US 12,223,595 B2
	Method and system for mixing static scene and live annotations for efficient labeled image dataset collection
Matthew A. Shreve, Mountain View, CA (US); and Jeyasri Subramanian, Sunnyvale, CA (US)
Assigned to Xerox Corporation, Norwalk, CT (US)
Filed by Palo Alto Research Center Incorporated, Palo Alto, CA (US)
Filed on Aug. 2, 2022, as Appl. No. 17/879,480.
Prior Publication US 2024/0046568 A1, Feb. 8, 2024
Int. Cl. G06T 17/20 (2006.01); G06V 10/70 (2022.01); G06V 20/64 (2022.01); G09G 5/37 (2006.01)

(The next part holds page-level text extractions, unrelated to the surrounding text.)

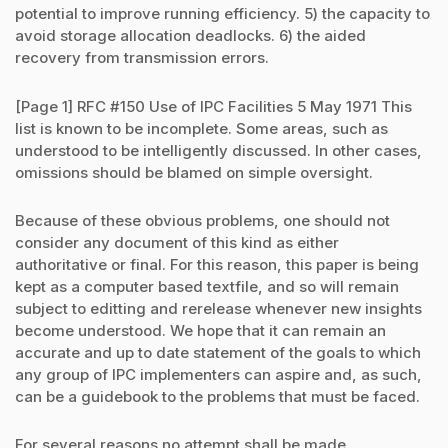
potential to improve running efficiency. 5) the capacity to
avoid storage allocation deadlocks. 6) the aided
recovery from transmission errors.
[Page 1] RFC #150 Use of IPC Facilities 5 May 1971 This
list is known to be incomplete. Some areas, such as
understood to be intelligently discussed. In other cases,
omissions should be blamed on simple oversight.
Because of these obvious problems, one should not
consider any document of this kind as either
authoritative or final. For this reason, this paper is being
kept as a computer based textfile, and so will remain
subject to editting and rerelease whenever new insights
become understood. We hope that it can remain an
accurate and up to date statement of the goals to which
any group of IPC implementers can aspire and, as such,
can be a guidebook to the problems that must be faced.
For several reasons no attempt shall be made...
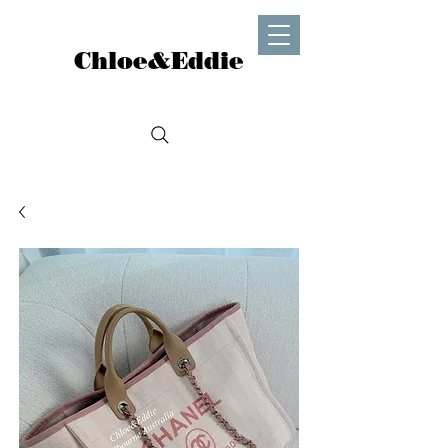
Chloe&Eddie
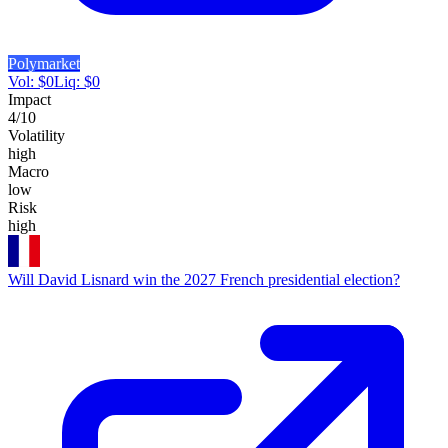
Polymarket
Vol:
$
0
Liq:
$
0
Impact
4
/10
Volatility
high
Macro
low
Risk
high
Will David Lisnard win the 2027 French presidential election?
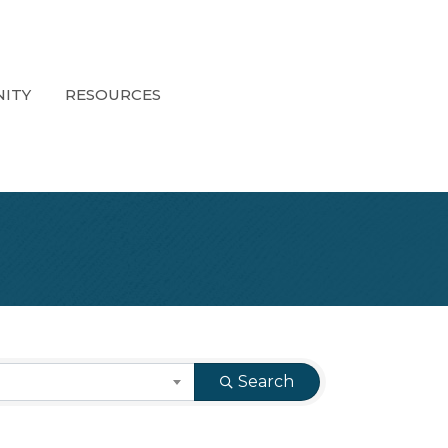
ITY
RESOURCES
Search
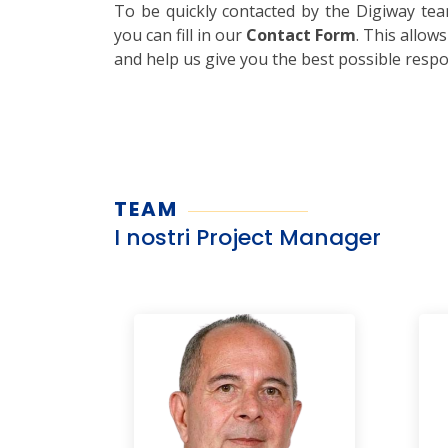
To be quickly contacted by the Digiway te
you can fill in our
Contact Form
. This allow
and help us give you the best possible resp
TEAM
I nostri Project Manager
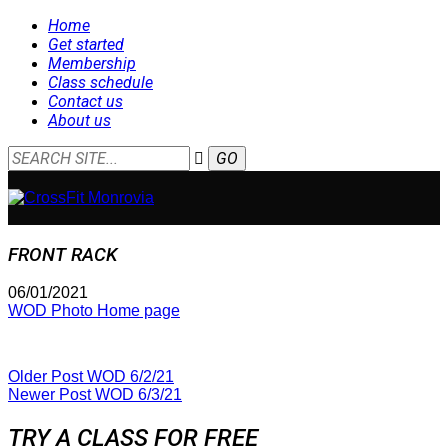
Home
Get started
Membership
Class schedule
Contact us
About us
FRONT RACK
06/01/2021
WOD Photo Home page
Older Post
WOD 6/2/21
Newer Post
WOD 6/3/21
TRY A CLASS FOR FREE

CPC G06T 17/20 (2013.01) [G06V 20/64 (2022.01); G06T 2219/004 (2013.01)]

19 Claims

1. A computer-implemented method, comprising:

obtaining, by a first augmented reality (AR) recording device based on input from one or more sensors, a three-dimensional (3D) mesh of a scene with a plurality of physical objects;

marking, by the first AR recording device while in an online mode, first annotations for a physical object displayed in the 3D mesh,

wherein marking while in the online mode comprises a user associated with the first AR recording device moving around the scene and marking the first annotations in a live view setting by using tools on the first AR recording device;

switching from the online mode to an offline mode by setting a mode on the first AR recording device;

displaying, on the first AR recording device while in the offline mode, the 3D mesh including a first projection indicating a two-dimensional (2D) bounding area corresponding to the marked first annotations;

marking, by the first AR recording device while in the offline mode, second annotations for the physical object or another physical object displayed in the 3D mesh,

wherein marking while in the offline mode comprises the user marking the second annotations in a static view setting by using the tools on the first AR recording device or an input device;

switching from the offline mode to the online mode by setting the mode on the first AR recording device;

displaying, on the first AR recording device while in the online mode, the 3D mesh including a second projection indicating a 2D bounding area corresponding to the marked second annotations; and

training a machine learning model based on the first annotations marked while in the online mode on the first AR recording device and the second annotations marked while in the offline mode.